市井さんのblog

市井の人によるしがない日常

やさしいままあなたは在れるか?(君はどう生きるか?風に)

あなたが泣いていること今はわからないフリしてずっと話そう。 「beat」aikoより

youtu.be

 

何年か前ネットで誰かが質問しているのを見た。「『あなたが泣いていること今はわからなフリしてずっと話そう』ってどういう意味ですか?」って

この人はやさしいんだよ、とわたしなら答える

 

「どうしたの?」「大丈夫?」「辛そうだね」「よかったら付き合うよ、話して」。声をかけたくなるだろう。「いつだってあなたがわたしを見てた それだけで乗り越えられてきたの 切なくて うれしい」とも歌われている。「あなた」はこの人にとって大事な存在なのだろう。

 

水平線が見えた やさしい世界のはじまり

誰も今のあなたを責めたりできない

 

と続くのは、自然な流れだと思った。

「あなた」は完璧なやさしさに包まれている。

きっと「あなた」はいつか泣き止み、立ち上がる。水平線。新しい世界。

タイトルが「beat」。何かがはじまりそうな。かんぺき。aiko天才。(aiko愛炸裂)

(ちなみに「あなた」はこの人のことなのだ、と歌から離れたリスナー目線でずっとわたしは聞いていました)

 

どういうことか。

 

多くの人は「泣いている人を前に知らないフリしてずっと自分の話を続ける人」を見てどう思うのだろうか。

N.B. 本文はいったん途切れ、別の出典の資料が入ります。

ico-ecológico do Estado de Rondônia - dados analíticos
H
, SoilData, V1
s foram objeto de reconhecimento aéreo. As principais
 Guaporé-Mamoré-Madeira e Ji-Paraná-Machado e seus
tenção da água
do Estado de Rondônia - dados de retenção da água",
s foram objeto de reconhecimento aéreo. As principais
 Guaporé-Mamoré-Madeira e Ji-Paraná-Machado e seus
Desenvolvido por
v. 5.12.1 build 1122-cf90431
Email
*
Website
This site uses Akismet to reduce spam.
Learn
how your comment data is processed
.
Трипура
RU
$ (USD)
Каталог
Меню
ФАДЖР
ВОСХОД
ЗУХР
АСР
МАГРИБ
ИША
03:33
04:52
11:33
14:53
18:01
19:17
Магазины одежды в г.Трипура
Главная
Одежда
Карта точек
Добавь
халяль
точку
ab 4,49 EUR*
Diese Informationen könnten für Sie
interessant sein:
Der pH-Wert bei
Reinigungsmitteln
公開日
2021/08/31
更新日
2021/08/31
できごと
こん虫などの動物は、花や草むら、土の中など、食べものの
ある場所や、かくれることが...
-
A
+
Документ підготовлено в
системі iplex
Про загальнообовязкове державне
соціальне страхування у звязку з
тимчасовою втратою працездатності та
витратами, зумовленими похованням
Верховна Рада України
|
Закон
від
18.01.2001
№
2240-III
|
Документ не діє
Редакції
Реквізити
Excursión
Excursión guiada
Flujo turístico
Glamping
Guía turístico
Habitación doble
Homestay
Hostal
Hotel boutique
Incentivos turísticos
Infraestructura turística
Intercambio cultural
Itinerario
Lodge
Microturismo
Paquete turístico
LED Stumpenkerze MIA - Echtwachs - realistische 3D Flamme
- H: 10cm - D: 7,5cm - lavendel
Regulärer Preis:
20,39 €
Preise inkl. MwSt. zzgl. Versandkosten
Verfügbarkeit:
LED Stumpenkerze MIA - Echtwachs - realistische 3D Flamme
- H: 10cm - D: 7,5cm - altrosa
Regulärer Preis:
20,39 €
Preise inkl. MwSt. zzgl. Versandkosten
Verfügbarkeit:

「冷たい」と感じる人が、きっと上記の「声掛け」を選択するのではないか。

 

やさしさとは何か?

この人は何を求めているのか?

求めているものを差し出すことがやさしさなのでないか?

この場合、声をかけることはあなたにとっての「自己満足」に過ぎないのではないか?

 

やさしい人は迷っている、と思った。

その迷いは「揺れ幅」ということもできる。

幅があるから自分以外の価値観を受け入れることができる。

幅がない状態とは「自分は間違えていない」「正しい」と確信のある状態。

自分にない価値観を想像できる「幅」は、「知性」と言い換えることもできる。

 

言い換えると「やさしさは知性がなければ成立しない」。

 

「『あなたはやさしくないのだ』(=なぜ泣いているの人を前に知らないフリして話し続けるのか?)人から揶揄されて、なお「知らないフリして話し続ける」なら、相手が望んでいないことをよく知っているからだとわたしは思う。それは「強さ」自分を貫く強さではない、相手を守る強さだ。

 

「強くなければやさしくなれない」。即ち、

「強いひとはやさしい」。

 

もし強くなかったら周りにほだされて自分が傷つかないように「知らないふり」をやめ、世間一般の「やさしさ」に従う。自分を守るために相手を犠牲にする。なんだかんだと「そこまで酷いことをしているわけでもないから」等々自分に言い訳をしつつも自分の利益に走る。「よくない」と声を出す自分を後ろへ追いやり、自分に嘘をつく。

 

強い人は迷っている。

迷っている人が「弱い」のではない。

迷っていない、つまり「自分は正しい」と迷いを振り払い、批判否定を繰りかえす人間が、強いフリをした「本当の弱虫」だ。

 

夏目漱石太宰治芥川龍之介も、迷っている。

迷いが作品となっている。

長い「時の試練」から生き残って、読み継がれているのはなぜか。そこに琴線が触れるものがあるからだ。人間の本質に迫っているからだ。自分に都合の悪いこと」であっても、真摯な目を傾け続けた。やめなかった。強かったのだろうか、いや、迷い、苦しんでいただろう。その葛藤が作品を生み、今日に至ってもなお「生きよう」と思う強さ・やさしさを、世紀を超えて、私達に与えてくれる。